Good messes to be had from their catastrophism

It  is  an  interesting  fact  about  the  world  we  actually  live  in  that  no anthropologist, to my knowledge, has come back from a field trip with the following report: their concepts are so alien that it is impossible to describe their land tenure, their kinship system, their ritual… As far as I know there is no record of such a total admission of failure… It is success in explaining culture A in the language of culture B which is… really puzzling.
                                                   Ernest Gellner, social anthropologist

The overall skeptical argument that we know nothing at all about other people’s minds, for instance, is painless, because it is totally theoretical; it is more disturbing to consider that perhaps we know something about other people, but a lot less than we suppose.
                                                 Bernard Williams, philosopher

–Start by observing that, “There is no alternative but to experiment,” imports a silent clause for catastrophists: “There is no alternative but to experiment, even if the consequences of doing so are uncertain.” We face certain catastrophe if we don’t experiment, no matter what.

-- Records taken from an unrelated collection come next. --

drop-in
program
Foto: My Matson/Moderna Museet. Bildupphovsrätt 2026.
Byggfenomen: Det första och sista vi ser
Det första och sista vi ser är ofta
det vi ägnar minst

A parallel exists in psychoanalysis: Just as a traumatic dream represents for Freud an exception to dreaming as wish fulfillment, so too does catastrophism, their wide-awake trauma, represent an exception to thinking more before acting.

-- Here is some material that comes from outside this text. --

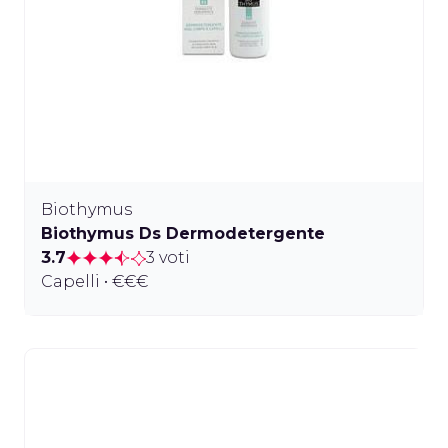
Biothymus
Biothymus Ds Dermodetergente
3.7
3 voti
Capelli • €€€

–But do think about it. The business of Empire and Finance is to ensure The End continues. For disaster capitalism and speculative finance, more catastrophism means more ways to make a buck (think: artificial pollination after the bees go extinct).

–So, the policy analytic challenge–the challenge of thinking–isn’t to come up with new money-making crisis scenarios for profiteers. It is for us to think through what is instead-of-catastrophism or how the profiteers’ preoccupation with their catastrophism poses good messes for the rest of us.

***

–What are some good messes to be had in the catastrophism of others? Let me suggest a few:

Who wouldn’t be right in resisting burn-out, early or late, if told repeatedly they haven’t “taken control” of climate change, species extinction and biodiversity loss?

It would be good to know if we are, as some say, nine missed meals away from civil unrest, or is it only four missed meals, as others say.

Isn’t everything-connected-to-everything-else an odd kind of stasis rather than always-primed for worse?

Hasn’t surviving the remains of war been the only real place where everything is directly connected to everything else by virtue of barter (e.g., your fuel for my food)? If, as novelist Henry James put it, what is real is what remains, then the playwright Samuel Beckett’s “nothing” in “Nothing is more real than nothing,” is what remains—before or after—everything has been directly connected? It’s dangerous to assume we don’t manage different interconnections differently, and with different effect.

Conversation stoppers like “human fallibility” and “radical uncertainty” reverberate with original sin and basic evil. Better to say we still find it reasonable to assume we’re not as rational as we thought, even now (a good indication, btw, that the Enlightenment continues).

To say endemic crises have many causes and are overdetermined is like saying there’s too much wind-up for the pitch thrown.

And since when has inequality been best described as a crisis only or even primarily? Norms are different from crises, and inequality is very much the norm. Inequality is better understood as the scandal of the status quo. Shaming, humiliating and ostracizing the profiteers don’t solve crises, but together they are a very important way to respond to inequality.

Compare economist, George Akerlof, who put it that the most efficient way to look as if you’re honest is to be honest, to the poet, Frank O’Hara’s “It’s easy to be beautiful; it’s difficult to appear so”. Can we say that only when it is difficult to be honest does honesty, let alone efficiency, appear beautiful?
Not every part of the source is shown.